▸ **The problem**:
Each line below from the one containing "Familie planen" through the one containing "Patientendatenbank" should be output exactly as it stands, and no other line should appear.

▸ **Material for the task**:

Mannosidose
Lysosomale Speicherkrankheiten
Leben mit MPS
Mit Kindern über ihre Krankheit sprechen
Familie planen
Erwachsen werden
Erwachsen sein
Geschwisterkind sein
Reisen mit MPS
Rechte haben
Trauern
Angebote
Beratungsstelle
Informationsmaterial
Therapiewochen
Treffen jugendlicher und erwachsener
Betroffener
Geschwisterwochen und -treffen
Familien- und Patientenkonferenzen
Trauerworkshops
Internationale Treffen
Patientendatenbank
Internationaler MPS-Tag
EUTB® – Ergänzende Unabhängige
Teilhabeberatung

...

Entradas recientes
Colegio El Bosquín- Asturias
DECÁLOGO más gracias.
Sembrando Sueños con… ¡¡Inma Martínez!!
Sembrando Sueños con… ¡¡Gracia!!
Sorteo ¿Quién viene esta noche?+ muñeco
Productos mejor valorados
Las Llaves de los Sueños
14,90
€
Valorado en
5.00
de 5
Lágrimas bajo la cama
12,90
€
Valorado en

* * *

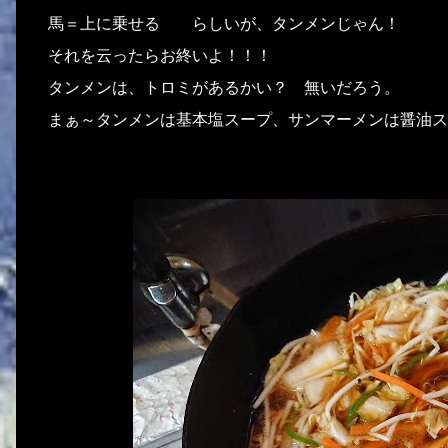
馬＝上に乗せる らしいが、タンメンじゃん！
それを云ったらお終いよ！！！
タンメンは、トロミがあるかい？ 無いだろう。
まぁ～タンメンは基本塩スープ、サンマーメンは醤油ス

▸ **Reply to the exercise**:
Familie planen
Erwachsen werden
Erwachsen sein
Geschwisterkind sein
Reisen mit MPS
Rechte haben
Trauern
Angebote
Beratungsstelle
Informationsmaterial
Therapiewochen
Treffen jugendlicher und erwachsener
Betroffener
Geschwisterwochen und -treffen
Familien- und Patientenkonferenzen
Trauerworkshops
Internationale Treffen
Patientendatenbank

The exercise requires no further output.